Molly Prentice ran around to ensure that the Debating Chamber was set for the Creative Writing Workshop. It had been a gloomy day and not the kind of atmosphere to start any session with. Hot water, tea, biscuits and some other snacks later brought by Workshop facilitator, Su’ur Su’eddie Vershima Agema plus music, the Debating Chamber changed.
Participants settled in, diverse in their disciplines as in their worldviews. The general expectations were laid down: to get inspiration to write again; to learn new forms of writing; to learn new things; to make connections; to explore folk lore; and importantly, to express creativity, writing in history without inhibition.

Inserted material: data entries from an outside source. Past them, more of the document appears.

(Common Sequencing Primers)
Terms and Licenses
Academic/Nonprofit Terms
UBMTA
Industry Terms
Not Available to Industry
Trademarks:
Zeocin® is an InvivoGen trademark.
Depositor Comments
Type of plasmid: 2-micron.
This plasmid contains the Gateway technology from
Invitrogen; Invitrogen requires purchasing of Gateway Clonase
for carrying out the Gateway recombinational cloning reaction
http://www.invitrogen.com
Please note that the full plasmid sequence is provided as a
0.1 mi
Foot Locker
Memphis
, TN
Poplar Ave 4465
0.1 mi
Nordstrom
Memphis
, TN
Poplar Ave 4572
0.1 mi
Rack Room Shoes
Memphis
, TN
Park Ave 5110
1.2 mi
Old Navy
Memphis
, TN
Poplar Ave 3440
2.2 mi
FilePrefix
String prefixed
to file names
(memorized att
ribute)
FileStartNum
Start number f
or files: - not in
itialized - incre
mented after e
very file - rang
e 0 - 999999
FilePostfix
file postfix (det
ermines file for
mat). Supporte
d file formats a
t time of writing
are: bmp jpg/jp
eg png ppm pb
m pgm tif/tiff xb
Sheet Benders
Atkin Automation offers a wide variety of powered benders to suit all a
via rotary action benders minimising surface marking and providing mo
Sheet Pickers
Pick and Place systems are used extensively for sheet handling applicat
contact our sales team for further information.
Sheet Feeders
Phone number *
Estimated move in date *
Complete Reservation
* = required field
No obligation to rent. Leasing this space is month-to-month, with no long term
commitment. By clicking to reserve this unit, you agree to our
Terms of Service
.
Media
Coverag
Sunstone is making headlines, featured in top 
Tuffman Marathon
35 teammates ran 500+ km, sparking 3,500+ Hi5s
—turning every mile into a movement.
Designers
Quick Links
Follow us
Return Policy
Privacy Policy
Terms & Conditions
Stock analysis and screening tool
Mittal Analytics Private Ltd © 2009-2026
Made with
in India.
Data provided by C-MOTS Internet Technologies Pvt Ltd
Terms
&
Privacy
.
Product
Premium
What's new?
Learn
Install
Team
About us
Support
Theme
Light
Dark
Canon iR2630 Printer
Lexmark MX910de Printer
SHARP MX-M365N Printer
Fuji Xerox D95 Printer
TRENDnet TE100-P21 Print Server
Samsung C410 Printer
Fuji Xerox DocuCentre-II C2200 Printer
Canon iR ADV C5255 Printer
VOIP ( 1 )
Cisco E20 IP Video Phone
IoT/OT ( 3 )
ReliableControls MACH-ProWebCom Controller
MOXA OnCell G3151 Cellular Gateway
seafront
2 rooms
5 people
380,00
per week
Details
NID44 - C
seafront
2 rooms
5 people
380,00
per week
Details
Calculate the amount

Su’eddie led the conversation with amazing contributions from all the participants as everyone threw in their bits about the reasons for writing, the historical connotations of Negro spirituals, post-colonial writings, and much more. There was light soothing traditional tunes playing in the background. Three poems were listened to and everyone set to write. For 15 minutes, everyone wrote what came to their mind, then read out their lovely pieces. Onyinye read an untitled piece of two intense lines which everyone encouraged her to continue. Hauwa read ‘Black, Muslim, Woman’, Jennifer followed with ‘Dreams’, then Gaia read ‘Words’ (her first English piece since she writes primarily in Italian). Following was Graham who read ‘This dim fall on the chalk downs’, Nichola wrote ‘Rhymes for the Time’ (a first poem!), Rasat read ‘Writing Struggle’ while Monica rounded it all with her piece, ‘What is history?’ The reading session had earlier been started by Su’eddie.
After this, Michelle Okpo, one of the founders of the African Writers Society of the University of Sussex presented her session on ‘Using Writing to Save African History and Folklore’ to applause.
In all, it was an intimate affair where every voice was heard with new experiences gathered all around. Participants agreed it was a great experience and would want more of it. There were assurances that more of the kind would be arranged in the coming weeks.
With some people gone and a new group coming over to use the Debating Chambers, those around took some pictures. Conversations among new friends continued as everyone trooped out…the end of another fine day celebrating Black History Month at the University of Sussex.